Ma Plaquette

Le CBD est-il légal en France en 2026 ?

Oui, sous conditions précises — les textes, pas des suppositions.

Par Ma Plaquette · Publié le 22 août 2026

Ce que dit la loi, en une phrase

La vente, la détention et la consommation de CBD — fleurs, résine ou extraits — sont légales en France pour les personnes majeures, à condition que le produit provienne d'une variété de chanvre autorisée dont la teneur en THC ne dépasse pas 0,3 %.

L'arrêté du 30 décembre 2021, le texte qui encadre tout

Publié au Journal officiel le 31 décembre 2021, cet arrêté autorise la culture, l'importation, l'exportation et l'utilisation industrielle et commerciale des variétés de Cannabis sativa L. dont la teneur en delta-9-THC ne dépasse pas 0,30 %, mesurée sur la plante séchée — un seuil étendu aux extraits de chanvre et aux produits qui en contiennent. Seules les semences certifiées peuvent être utilisées, et seuls les « agriculteurs actifs » sont autorisés à cultiver fleurs et feuilles.

Ce même texte interdisait initialement la vente aux consommateurs de fleurs et de feuilles brutes, leur détention et leur consommation. C'est cette disposition précise qui a changé un an plus tard.

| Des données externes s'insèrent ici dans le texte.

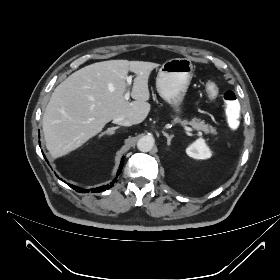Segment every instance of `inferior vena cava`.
<instances>
[{"label":"inferior vena cava","mask_w":280,"mask_h":280,"mask_svg":"<svg viewBox=\"0 0 280 280\" xmlns=\"http://www.w3.org/2000/svg\"><path fill=\"white\" fill-rule=\"evenodd\" d=\"M113 123L121 125V126H131V125H133V122L131 120L126 119L124 117L114 118Z\"/></svg>","instance_id":"602c4592"}]
</instances>
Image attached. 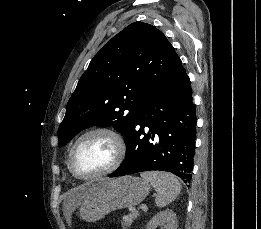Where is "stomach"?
Returning a JSON list of instances; mask_svg holds the SVG:
<instances>
[{
	"instance_id": "0dacf381",
	"label": "stomach",
	"mask_w": 261,
	"mask_h": 229,
	"mask_svg": "<svg viewBox=\"0 0 261 229\" xmlns=\"http://www.w3.org/2000/svg\"><path fill=\"white\" fill-rule=\"evenodd\" d=\"M91 195L82 201L80 217L87 223H96L117 209L135 207L149 195L150 185L140 177H119L113 181L95 179L84 183Z\"/></svg>"
}]
</instances>
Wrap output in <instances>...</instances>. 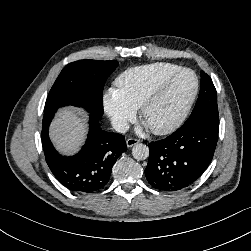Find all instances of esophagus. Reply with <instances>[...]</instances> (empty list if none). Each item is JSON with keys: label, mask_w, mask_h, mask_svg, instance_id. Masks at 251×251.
I'll list each match as a JSON object with an SVG mask.
<instances>
[{"label": "esophagus", "mask_w": 251, "mask_h": 251, "mask_svg": "<svg viewBox=\"0 0 251 251\" xmlns=\"http://www.w3.org/2000/svg\"><path fill=\"white\" fill-rule=\"evenodd\" d=\"M138 142H139L138 139L129 138V139H127V141H126V144H127V147H132V146H134L135 144H137Z\"/></svg>", "instance_id": "esophagus-1"}]
</instances>
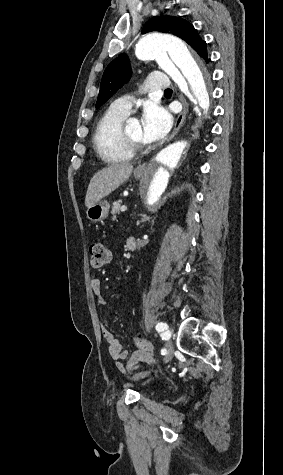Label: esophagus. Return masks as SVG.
Listing matches in <instances>:
<instances>
[{
	"label": "esophagus",
	"instance_id": "obj_1",
	"mask_svg": "<svg viewBox=\"0 0 283 475\" xmlns=\"http://www.w3.org/2000/svg\"><path fill=\"white\" fill-rule=\"evenodd\" d=\"M179 99H180L181 104H182V110H181V112L178 114V116H177V118H176L175 125H174V129H173V131H172L170 137H169L168 140H167L168 142H169L170 140H172V138H174L175 135L178 133V130L180 129V127H181L183 121H184L185 118H186L187 112H188V103H187L185 97H184L182 94H180V95H179ZM145 169H146V164L143 163L142 165H138V167H136L135 171H136V172H142V171H144Z\"/></svg>",
	"mask_w": 283,
	"mask_h": 475
}]
</instances>
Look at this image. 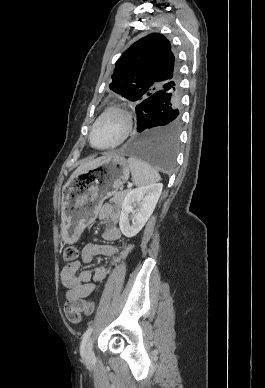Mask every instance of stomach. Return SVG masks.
Masks as SVG:
<instances>
[{
    "mask_svg": "<svg viewBox=\"0 0 265 388\" xmlns=\"http://www.w3.org/2000/svg\"><path fill=\"white\" fill-rule=\"evenodd\" d=\"M129 175L128 161L113 154L72 177L62 191V239L76 241L95 220L104 200L114 195Z\"/></svg>",
    "mask_w": 265,
    "mask_h": 388,
    "instance_id": "obj_1",
    "label": "stomach"
}]
</instances>
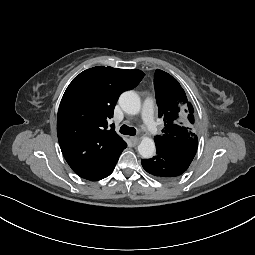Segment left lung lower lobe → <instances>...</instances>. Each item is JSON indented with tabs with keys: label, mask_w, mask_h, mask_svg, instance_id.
<instances>
[{
	"label": "left lung lower lobe",
	"mask_w": 255,
	"mask_h": 255,
	"mask_svg": "<svg viewBox=\"0 0 255 255\" xmlns=\"http://www.w3.org/2000/svg\"><path fill=\"white\" fill-rule=\"evenodd\" d=\"M197 142L183 146L156 147V155L151 159H143V168L151 175L170 180L183 174L191 164L196 151Z\"/></svg>",
	"instance_id": "left-lung-lower-lobe-1"
}]
</instances>
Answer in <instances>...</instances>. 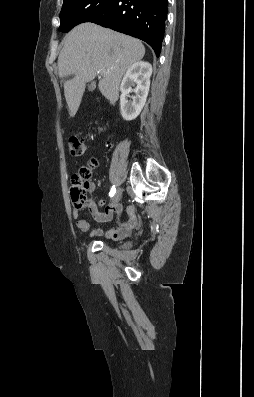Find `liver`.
<instances>
[{
    "mask_svg": "<svg viewBox=\"0 0 254 397\" xmlns=\"http://www.w3.org/2000/svg\"><path fill=\"white\" fill-rule=\"evenodd\" d=\"M144 55L145 47L141 41L128 35L93 23H82L73 28L65 37L58 57L59 76H74L64 81L70 117L78 111L86 83L94 80L99 72H103L99 91L115 104L122 76Z\"/></svg>",
    "mask_w": 254,
    "mask_h": 397,
    "instance_id": "1",
    "label": "liver"
}]
</instances>
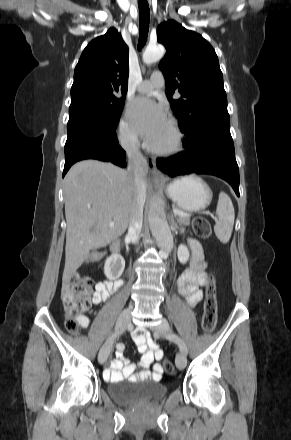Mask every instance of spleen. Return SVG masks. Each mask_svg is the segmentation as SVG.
<instances>
[{
	"mask_svg": "<svg viewBox=\"0 0 291 440\" xmlns=\"http://www.w3.org/2000/svg\"><path fill=\"white\" fill-rule=\"evenodd\" d=\"M218 220L214 232L222 243H227L231 237L235 212L230 197L225 192H220L216 208Z\"/></svg>",
	"mask_w": 291,
	"mask_h": 440,
	"instance_id": "1",
	"label": "spleen"
}]
</instances>
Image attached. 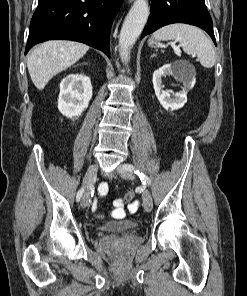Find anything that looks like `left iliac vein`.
I'll list each match as a JSON object with an SVG mask.
<instances>
[{"label": "left iliac vein", "instance_id": "obj_1", "mask_svg": "<svg viewBox=\"0 0 247 296\" xmlns=\"http://www.w3.org/2000/svg\"><path fill=\"white\" fill-rule=\"evenodd\" d=\"M117 172L124 179L132 180L134 178L133 174L124 168V165L118 167ZM143 207L147 212H150L153 207L152 197L148 190L143 192Z\"/></svg>", "mask_w": 247, "mask_h": 296}]
</instances>
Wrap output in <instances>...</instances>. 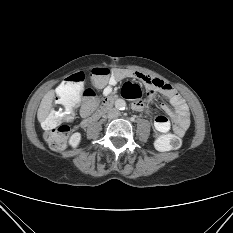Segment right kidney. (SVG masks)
Segmentation results:
<instances>
[{
	"label": "right kidney",
	"instance_id": "obj_1",
	"mask_svg": "<svg viewBox=\"0 0 233 233\" xmlns=\"http://www.w3.org/2000/svg\"><path fill=\"white\" fill-rule=\"evenodd\" d=\"M81 141V134L79 132H75L71 135L69 139V144L72 148H76Z\"/></svg>",
	"mask_w": 233,
	"mask_h": 233
}]
</instances>
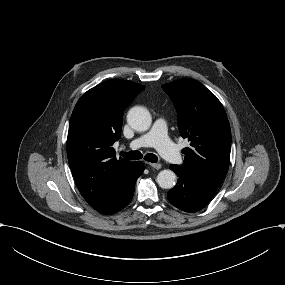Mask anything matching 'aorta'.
I'll use <instances>...</instances> for the list:
<instances>
[{"mask_svg":"<svg viewBox=\"0 0 285 285\" xmlns=\"http://www.w3.org/2000/svg\"><path fill=\"white\" fill-rule=\"evenodd\" d=\"M128 124L136 131H147L152 124V117L149 111L140 106L133 107L127 115ZM176 174L169 169L162 170L157 175V183L163 189H171L174 187Z\"/></svg>","mask_w":285,"mask_h":285,"instance_id":"aorta-1","label":"aorta"}]
</instances>
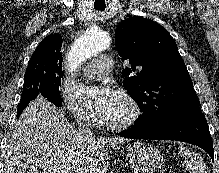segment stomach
<instances>
[{"label":"stomach","mask_w":219,"mask_h":173,"mask_svg":"<svg viewBox=\"0 0 219 173\" xmlns=\"http://www.w3.org/2000/svg\"><path fill=\"white\" fill-rule=\"evenodd\" d=\"M126 157L134 173H155L163 162L159 150L146 142H135L130 145Z\"/></svg>","instance_id":"obj_1"}]
</instances>
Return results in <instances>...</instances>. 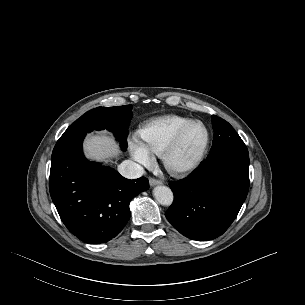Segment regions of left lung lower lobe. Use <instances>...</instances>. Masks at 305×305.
I'll list each match as a JSON object with an SVG mask.
<instances>
[{
  "label": "left lung lower lobe",
  "mask_w": 305,
  "mask_h": 305,
  "mask_svg": "<svg viewBox=\"0 0 305 305\" xmlns=\"http://www.w3.org/2000/svg\"><path fill=\"white\" fill-rule=\"evenodd\" d=\"M169 186L174 202L165 213L168 221L190 239H215L231 225L246 199L248 152L208 157L186 179Z\"/></svg>",
  "instance_id": "0a47b994"
}]
</instances>
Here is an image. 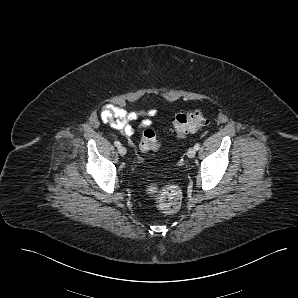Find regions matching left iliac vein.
Masks as SVG:
<instances>
[{
	"instance_id": "1",
	"label": "left iliac vein",
	"mask_w": 298,
	"mask_h": 298,
	"mask_svg": "<svg viewBox=\"0 0 298 298\" xmlns=\"http://www.w3.org/2000/svg\"><path fill=\"white\" fill-rule=\"evenodd\" d=\"M195 155H196V150H195V148H189V150H188V152H187V156H188L189 158H194Z\"/></svg>"
}]
</instances>
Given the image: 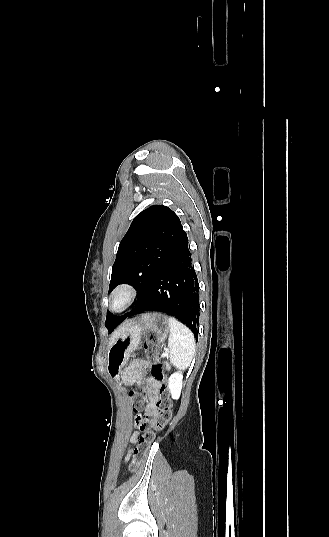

La décision du Conseil d'État du 29 décembre 2022

Saisi par des professionnels du secteur, le Conseil d'État a annulé l'interdiction de vente, de détention et de consommation des fleurs et feuilles brutes (décision n° 444887). Son raisonnement : le CBD n'a pas d'effet psychotrope et ne provoque pas de dépendance, il ne peut donc pas être assimilé à un stupéfiant ; et rien n'établissait que la consommation de fleurs à moins de 0,3 % de THC présentait un risque sanitaire justifiant une interdiction générale et absolue. Le seuil de 0,3 % lui-même n'a pas été remis en cause : c'est le critère qui reste le repère légal.

Ce qui reste interdit

Trois choses, clairement établies :

  • Toute allégation thérapeutique sur un produit CBD qui n'est pas un médicament autorisé
  • La vente à des mineurs
  • Les cannabinoïdes hémisynthétiques et de synthèse classés stupéfiants par l'ANSM depuis le 3 juin 2024 : H4-CBD, H2-CBD, HHC et ses dérivés (HHCO, HHCP, HHCPO), THCP, THCA, ainsi que plusieurs cannabinoïdes de synthèse — à bien distinguer du CBD naturel, qui n'entre pas dans cette liste

CBD et conduite : la précaution que peu de sites mentionnent

Un produit CBD conforme contient toujours une trace de THC, jusqu'à 0,3 %. La loi française ne fixe aucun seuil minimal pour l'infraction de conduite sous stupéfiants : selon la jurisprudence de la Cour de cassation, une analyse salivaire ou sanguine positive au THC suffit à la caractériser, quelle que soit la dose détectée. Consommer du CBD légal avant de prendre le volant expose donc au même risque juridique qu'une consommation de THC — un point que service-public.fr rappelle explicitement.

Questions fréquentes

Le CBD est-il classé stupéfiant en France ?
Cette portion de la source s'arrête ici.